The ethics of giving people incentives to take personal responsibility for their health

One of the major problems the health care field faces is the unwillingness of many people to take personal responsibility for their own health. They make unwise behavioral decisions, prefer to look for “magic pills” to address health issues, and choose only those health care approaches that are paid for by insurance companies or other third-party payers.

Many suggestions have been made as to how to solve this problem and one of the most frequently discussed is to offer some kind of “incentive” for people to change their ways. But too many of those incentives end up rewarding people for having the bad habits to begin with, and penalizing the rest. Others seem to do the opposite and impose punitive measures on people who often make the wrong choices due to ignorance.

ACP logoIn recognition of this problem, the American College of Physicians (ACP) recently released a position paper concerning the ethics of using incentives to promote personal responsibility for health. In it, the ACP stressed that “programs designed to motivate behavior change should be part of a comprehensive strategy for well-being and prevention using evidence-based practice to develop nondiscriminatory programs that do not punish patients for unhealthy behaviors.”

ACP used the West Virginia Medicaid program — one of the early, controversial programs to use incentives — to highlight its positions. Programs that support the patient’s role in promoting positive health outcomes, ACP emphasizes in the paper, should be evidence-based and should focus on increasing access to strategies for prevention and treatment of disease; support patient autonomy and participation in decision making; consider variables influencing comprehension and learning; and respect cultural, religious, and socioeconomic conditions.

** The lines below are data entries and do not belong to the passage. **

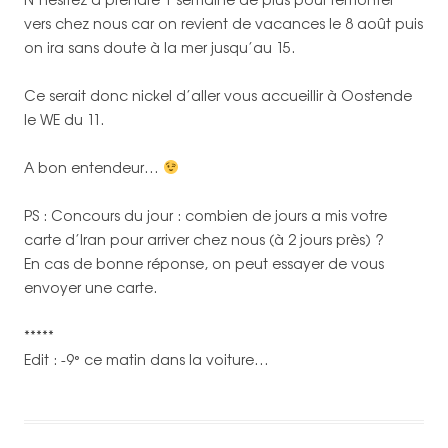
vers chez nous car on revient de vacances le 8 août puis
on ira sans doute à la mer jusqu’au 15.
Ce serait donc nickel d’aller vous accueillir à Oostende
le WE du 11.
A bon entendeur…
PS : Concours du jour : combien de jours a mis votre
carte d’Iran pour arriver chez nous (à 2 jours près) ?
En cas de bonne réponse, on peut essayer de vous
envoyer une carte.
*****
Edit : -9° ce matin dans la voiture…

ACP opposes the use of negative incentives that penalize patients for failing to meet stated goals by withholding or reducing benefits, or by increasing premiums for health insurance.

“Incentive programs should not discriminate against a class or category of people,” said Virginia Hood, MBBS, MPH, FACP, a co-author of the paper for ACP’s Ethics, Professionalism and Human Rights Committee. “Age, gender, race, ethnicity, and socioeconomic status should be carefully considered in designing, implementing, and interpreting results of social and behavioral interventions.”

One of the most interesting and important points the ACP made was that incentive programs should “support a patient’s right to refuse treatment without punitive consequences.” This should also be expanded to include a specific qualification that these programs should support the right to choose any licensed and qualified health and wellness approach, without punitive consequences. The role of chiropractic and other non-medical disciplines in prevention and wellness is well-documented, and if we are to encourage people to take responsibility for their own health, we must ensure they have the rights that go along with the responsibilities — and those rights must include access to non-invasive, drug-free alternatives.